気持ちよさそうに目を細めたバンは隣に立つユウヤに視線をやり、ぎょっとする。
「泣いてるの?」
握った手はそのままにぐずるユウヤは、ただバンの手の温もりに縋るように握る力を強くする。
「どうしたんだよ」
困ってしまった。ユウヤが泣いている理由がわからない。
ユウヤはただ泣きじゃくる。音はなく、嗚咽もなく、ただ滲み出る涙を手で拭っていた。
「……一人、に、しないで…」
「一人にしないさ」
もしかして、今ユウヤが縋れるのはバンだけなのかもしれない。実際にユウヤを入院させたのはバンの好敵手でもあるジンであり、恐らくユウヤが一番心を開きやすい相手なのではないだろうか。とバンは思っていた。

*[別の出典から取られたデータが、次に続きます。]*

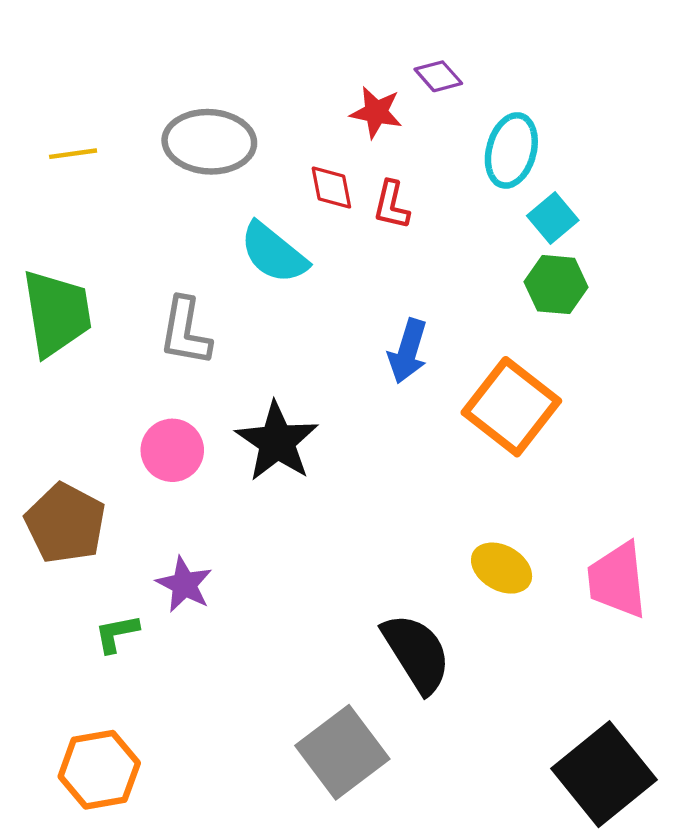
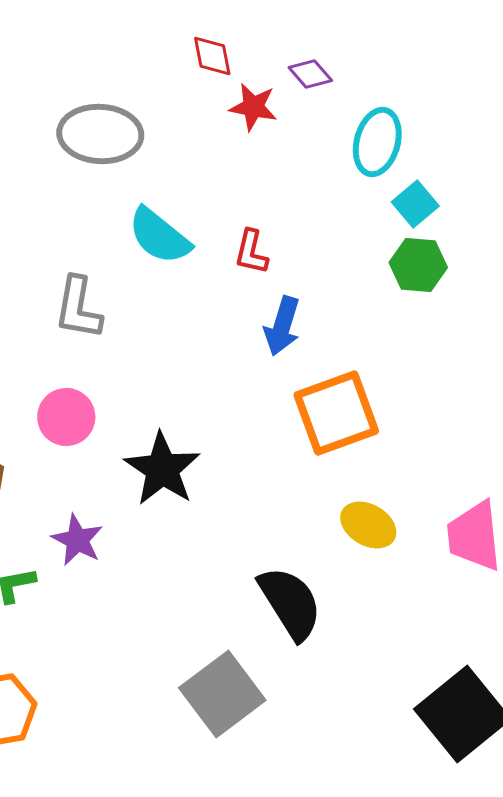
red diamond: (331, 188) -> (212, 56), moved
red L-shape: (391, 205) -> (251, 252), moved
orange square: (511, 407) -> (336, 413), moved, turned 32
black star: (277, 442) -> (162, 469), moved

それでもジンは忙しい身だ。代わりのようにバンが様子を見に来ていたのだが、
「一人にしない。絶対だ」
もしかしたら、ユウヤが今必要としているのはユウヤに対して理解のある人物ではなく、ただ傍にいて温もりを与えてくれる人物なのかもしれない。
そんな難しいこと中学生のバンにはまだよくわからないけど、それでも
「ユウヤ!」
バンは一際大きな声でユウヤを呼び、笑顔を作った。